The epic migration of hundreds of thousands of Cuban exiles to the U.S. is the subject of a new oral history book by David Powell, who served as editor of The Daily Texan in 1972-1973.

The book, Ninety Miles and a Lifetime Away: Memories of Early Cuban Exiles, tells the story of the 600,000 Cubans who came to the U.S. in two massive waves in the first fifteen years after Fidel Castro assumed power on the island in 1959.

Most exiles arrived with only a few clothes and pocket money and without visas, but the government let them enter the country anyway. To assist them, the government set up the most generous refugee assistance program in American history with benefits that changed the refugees lives and America as well.

Powell interviewed fifty-four persons who either participated in or witnessed the beginnings of the Cuban diaspora.

The narrators include three Texans—Ana Cowley Hodges of Houston, a UT grad and retired high school journalism teacher; Guillermo G. “Gil” Mármol of Dallas, a retired corporate executive; and Mercedes Wangüemert-Peña of Austin, who works at a shelter for homeless refugees. In addition, several narrators who now live in Florida shared memories of their experiences when they first arrived in the U.S. and were resettled to Texas.

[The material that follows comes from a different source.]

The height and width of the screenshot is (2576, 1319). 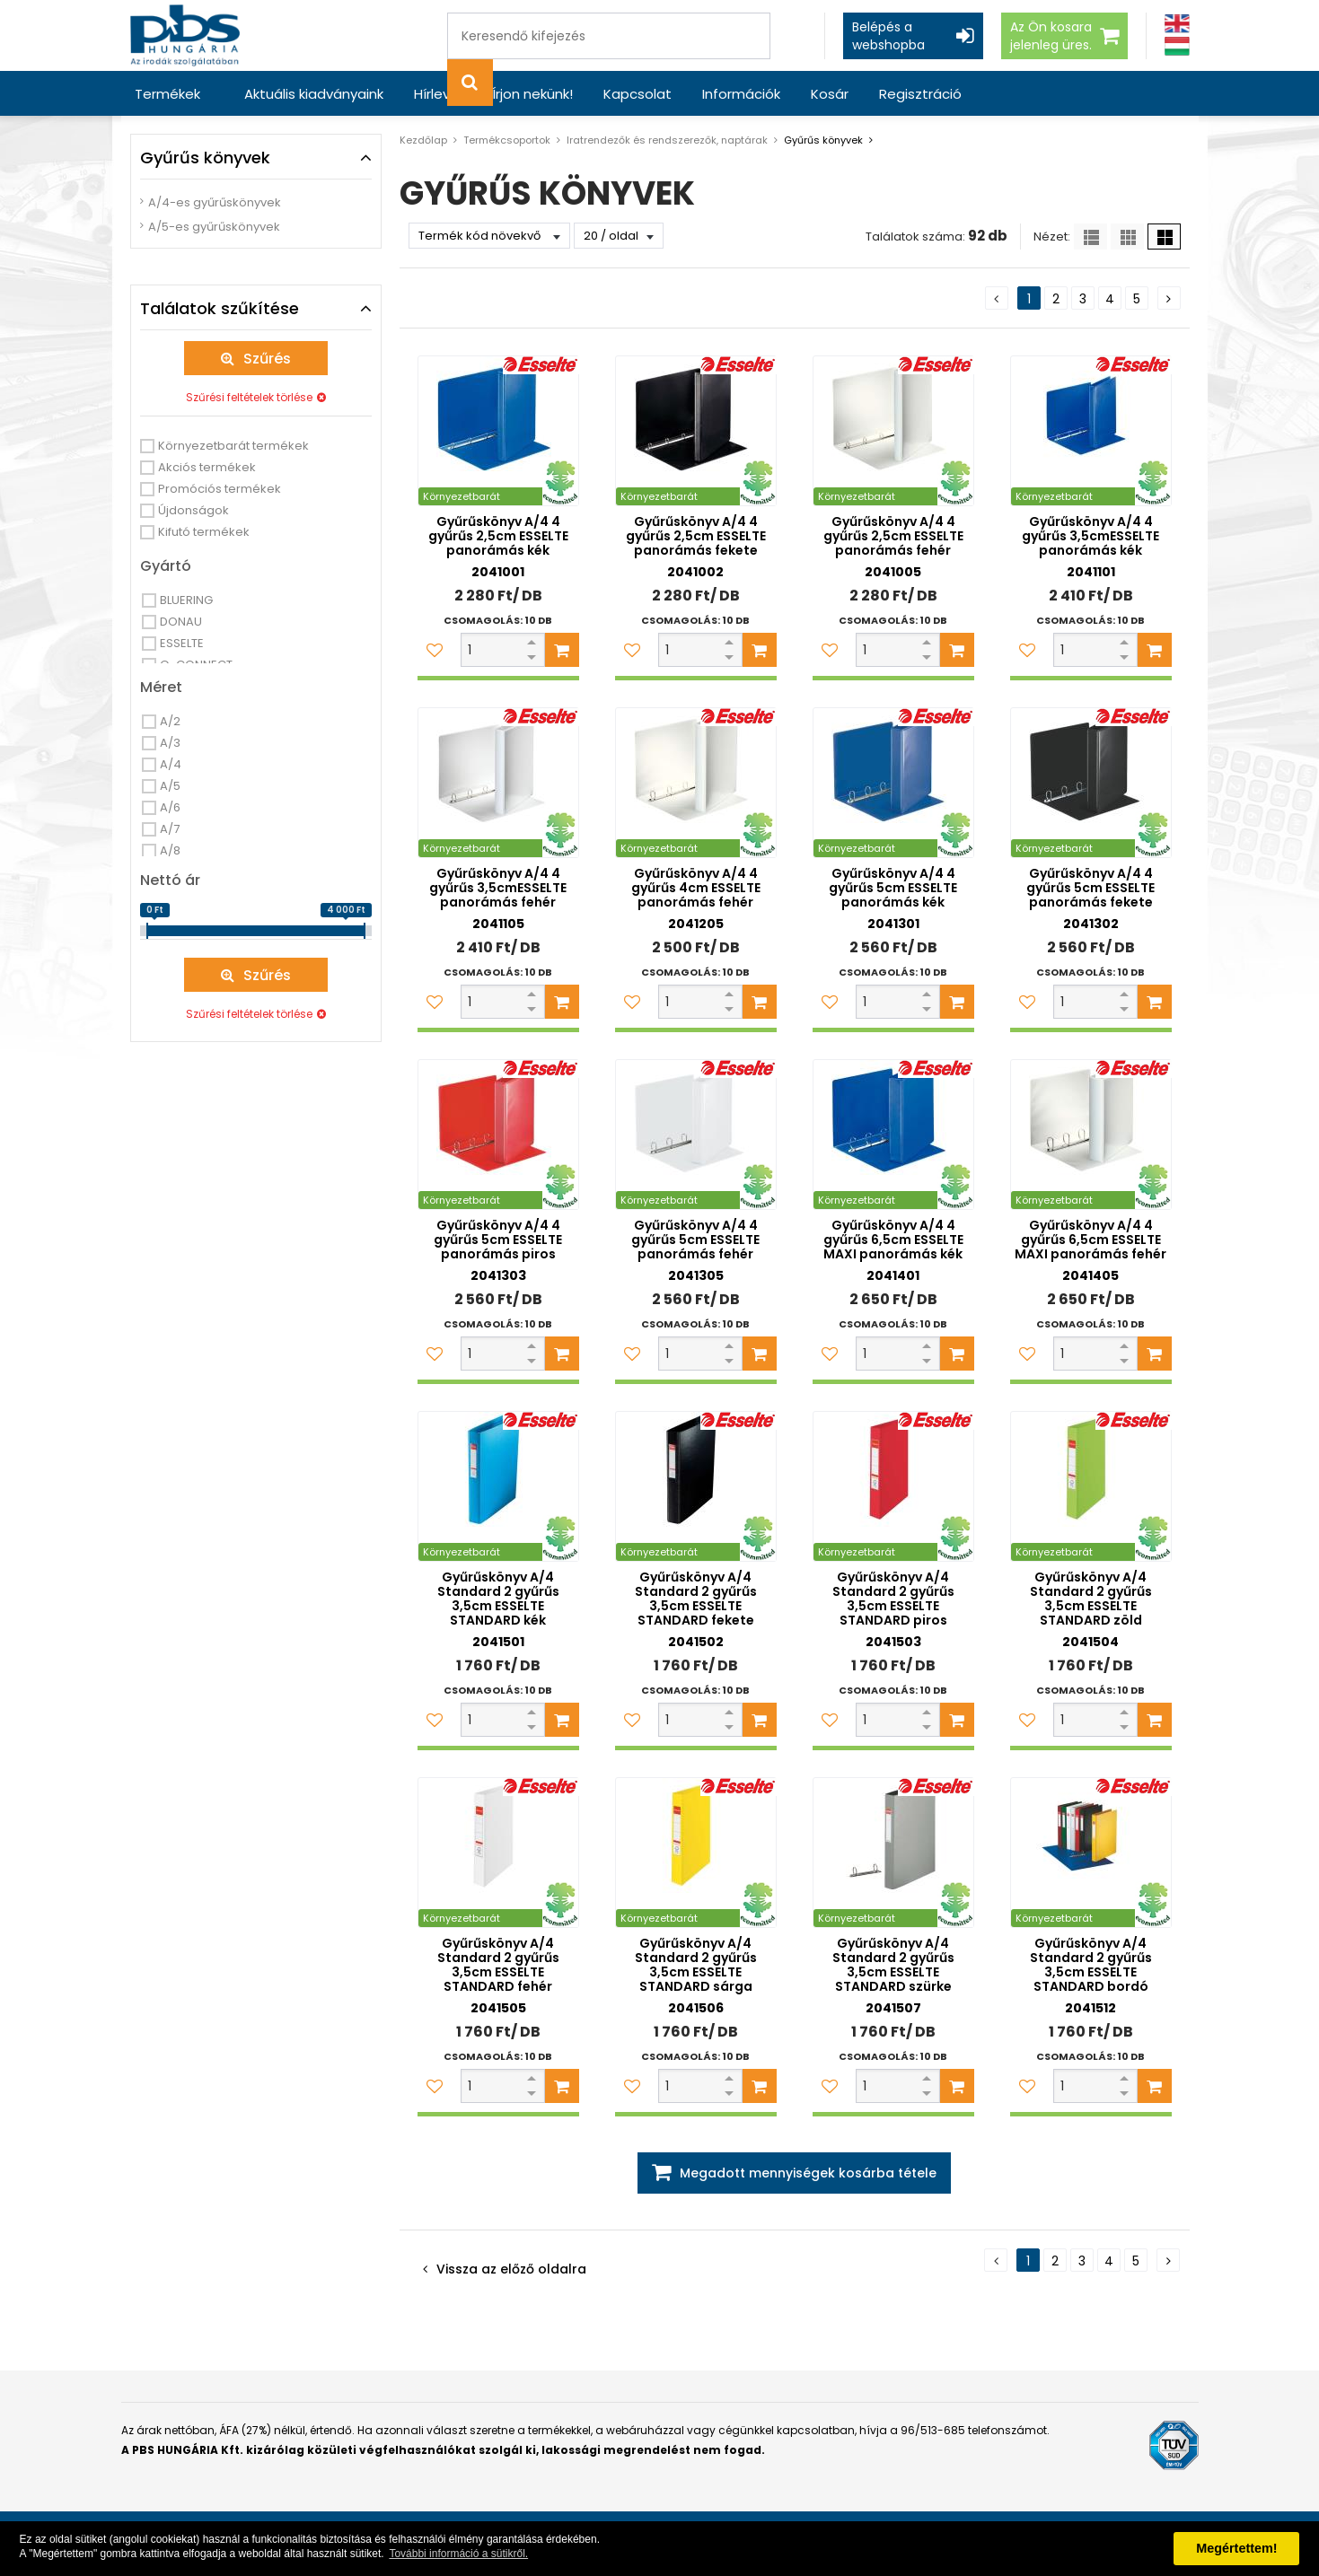 I want to click on A/7, so click(x=170, y=828). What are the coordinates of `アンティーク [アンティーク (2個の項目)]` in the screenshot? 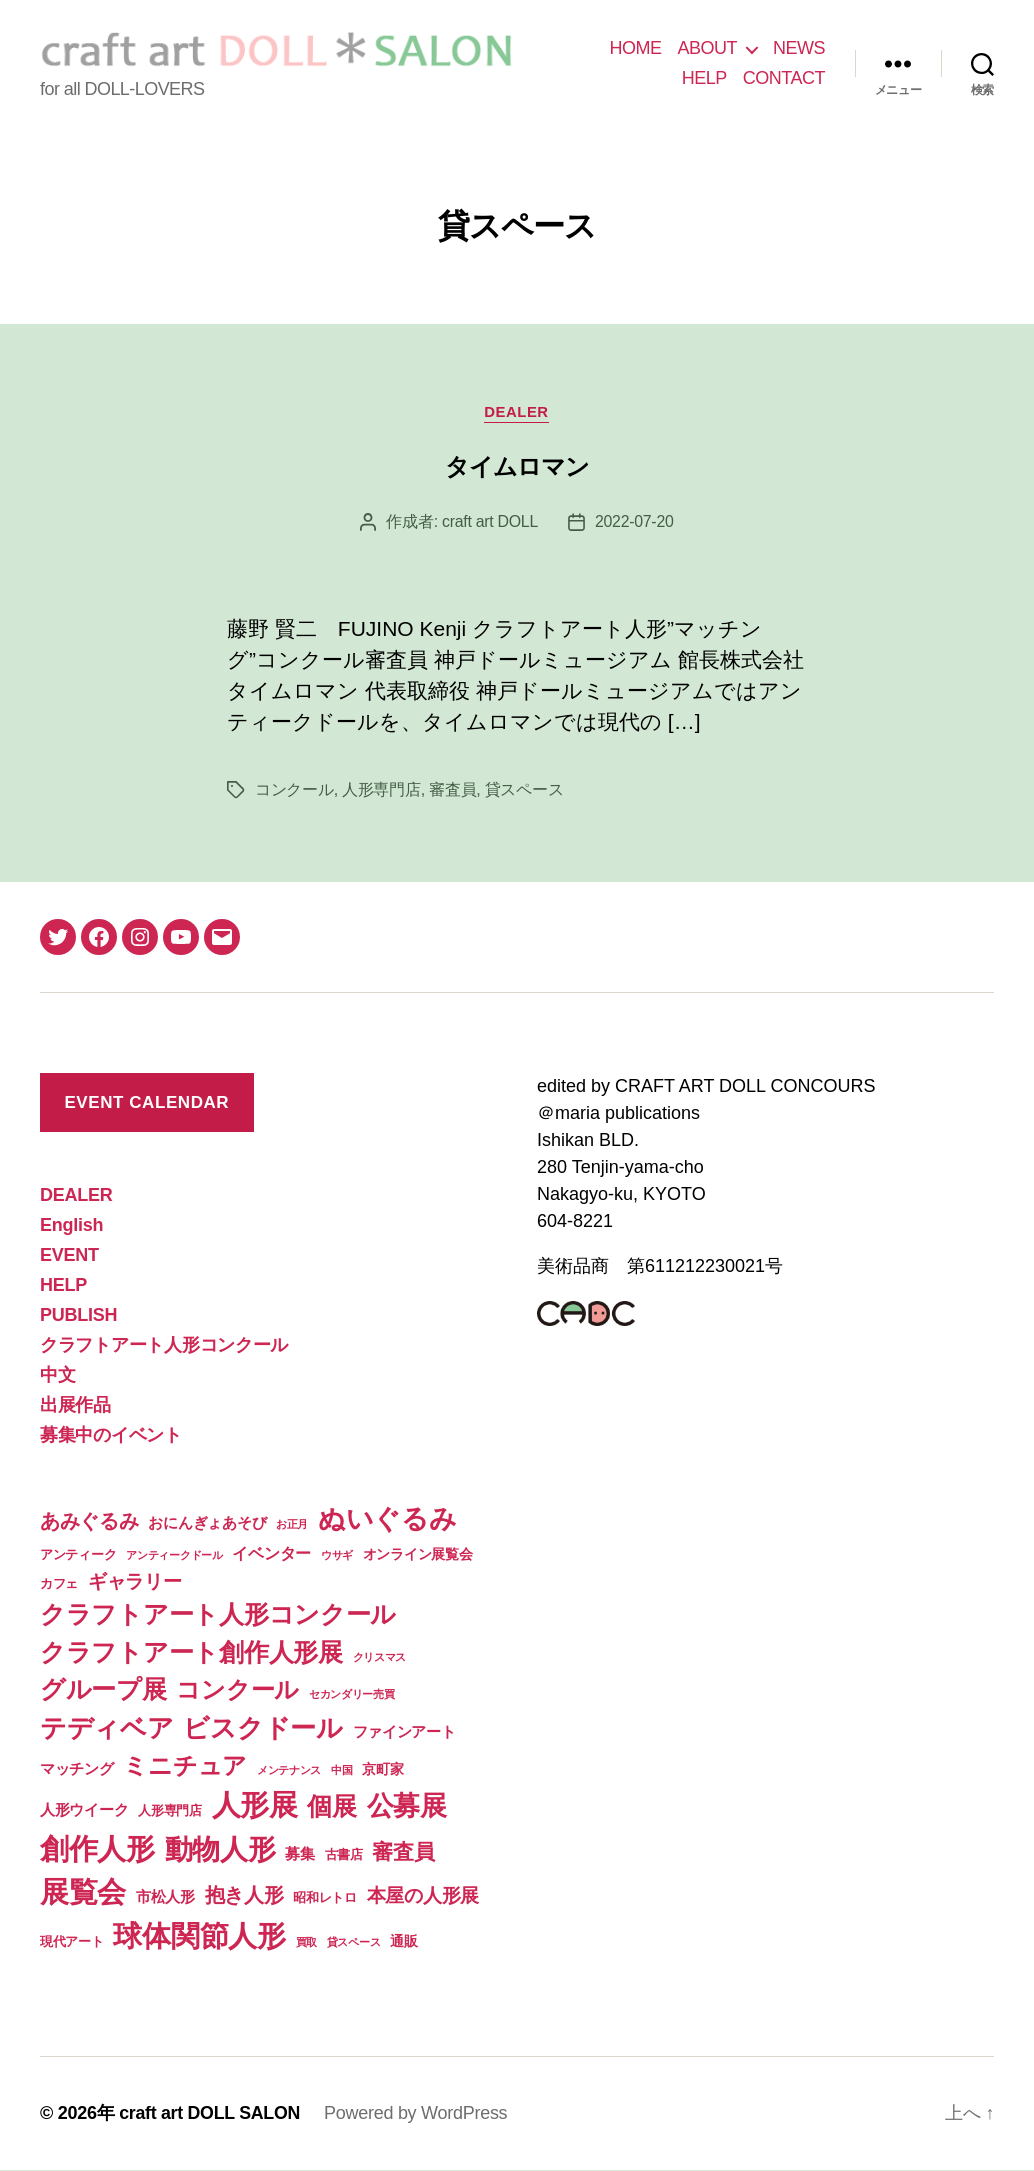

“It’s a great story,” Powell said. “It’s a story about ordinary people caught in a struggle with powerful historical forces beyond their control. It’s a story that shows America at its best—not perfect, but as the land of refuge and opportunity that it’s always been for oppressed people from around the world. It’s a story that we should keep in mind during our ongoing national debate about immigrants because it shows how refugees will strengthen America if we let them.”

After graduating from UT in 1973, Powell earned a master’s degree from the Columbia Journalism School in 1975 and spent ten years as a reporter, most of that with the Associated Press in New York, Miami, and Tallahassee. He earned a law degree in 1987 from Florida State University and practiced law full-time for thirty years at a Tallahassee firm.

In his work and through civic organizations he met many Cuban Americans and was moved by the stories of their lives. He began researching the book in 2015 and, after eighteen months of preparation, conducted his first interviews in November 2016, first in Florida, then elsewhere. He wrapped up his law practice in 2017 to focus on the book.

“It’s a big, sprawling, complicated story with many episodes,” Powell said. “Cuban exiles chose many different paths to escape the island. Some came with family. Others came alone and others as unaccompanied children. Some came directly to the U.S. by airliner or ship and got off in Miami. Others went first to third countries and then came here. Still others made homes in countries like Venezuela, Mexico or Jamaica before deciding years later that their future was in the U.S. Many were resettled around the U.S. but later moved to Miami.”

Narrators tell how their families were broken apart during the First Wave from 1959 to 1962, but some families were reunited by the “Freedom Flights” initiated in 1965 by President Lyndon B. Johnson. Under that program, government-chartered airliners flew twice a day, five days a week, with few interruptions, between Cuba and Miami until 1973, bringing 261,000 more Cuban refugees to the U.S. Other families were never reunited.

“The Cuban Americans that I interviewed remember these emotional experiences with remarkable clarity, many of them right down to the exact date they arrived,” Powell said. “Some describe their arrival in the U.S .as ‘my second birthday,’ and thus their experience in this country as tantamount to a rebirth.”

The book was released on March 1. Further information about it is available at www.ninetymilesbook.com. The book is published by the University of Florida Press, which subjected Powell’s manuscript to review by three outside experts. The University of Miami acquired his interview recordings, transcripts and workpapers for the oral history program of the university’s Cuban Heritage Collection. Complete interview transcripts will be available online soon at www.library.miami.edu/chc.